The Digital Service Act under consideration
The European Lotteries Association (EL) has asked the members of an EU committee to amend the EU Digital Services Act currently under consideration. This is because they want the committee to remove the suggestions that individual countries of the EU will not be able to interfere with the freedom to provide online gambling services.
The original 2020 version of the Digital Services Act did not mention online gambling specifically. There is now a new compromise text at the beginning of the Act that has appeared, however.
The new compromise text states: “The applicable national laws should be in compliance with Union law, in particular including the charter and the treaty provisions on the freedom of establishment and to provide services within the Union in particular with regard to online gambling and betting services.”

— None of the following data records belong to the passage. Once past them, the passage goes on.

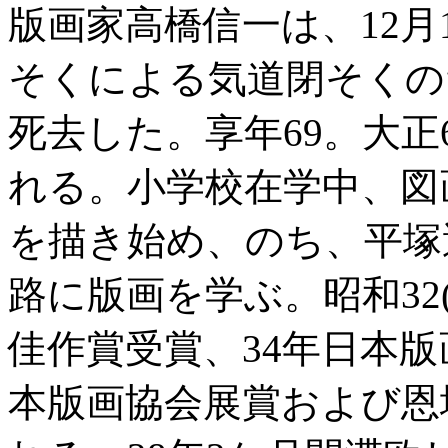
版画家高橋信一は、12月
そくによる気道閉そくの
死去した。享年69。大正6(
れる。小学校在学中、図
を描き始め、のち、平塚
路に版画を学ぶ。昭和32(
佳作賞受賞、34年日本版
本版画協会展賞および恩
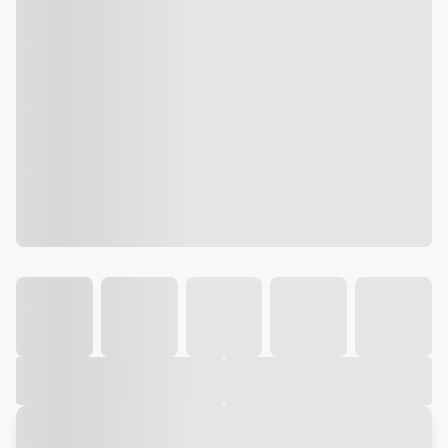
Galeria
Vídeo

This wording is interesting, as it implies that individual nations will not be able to intervene with operators based in EU countries like Malta from accepting customers from Europe.
Dutch crackdown on unlicensed operators
Recently, the Netherlands attempted to crack down on unlicensed operators from accepting Dutch customers, rather than any operators who were specifically targeting the country. Several operators, including brands such as Entain, Casumo and LeoVegas, immediately responded by blocking customers from the Netherlands. You can read our Casumo review to see what Dutch customers are now missing out on.
Sweden looks like it might soon follow the example set by the Netherlands. A report from the Swedish Ministry of Finance recommended this approach, stating that it would ease enforcing gambling laws.
EL director general Arjan van ’t Veer, however, clearly disagrees with the approach that the EU have taken to the issue. Mr van ’t Veer has signed a letter from the EL to the EU’s Working Party on Competitiveness and Growth that makes a passionately argued case that gambling is different to other areas of economic activity and that its specific mention is “misplaced”.
The letter stated: “Gambling is also an activity of a peculiar nature given the considerable moral, religious and cultural differences across the EU Member States, as well as the risks they entail in terms of potential addiction and criminal use.”
Nations’ laws protect customers
EL did acknowledge that while certain freedoms to provide services do exist “in principle” in the gambling sector, individual countries should have the right to curtail or restrict gambling activities in their own territories, based on specific local public interest.
Van ’t Veer’s letter went to state that there was an implication in the new text that the regulations on illegal content imposed by individual nations were not always in compliance with EU law.
“Whereas there are definitely restrictions on the freedom to provide online gambling services in most Member States, these national laws aim to combat crime and fraud and to protect consumers,” van’t Veer added.
It will be interesting for fans of virtual sports betting and other forms of online gambling in the EU to see how the situation unfolds.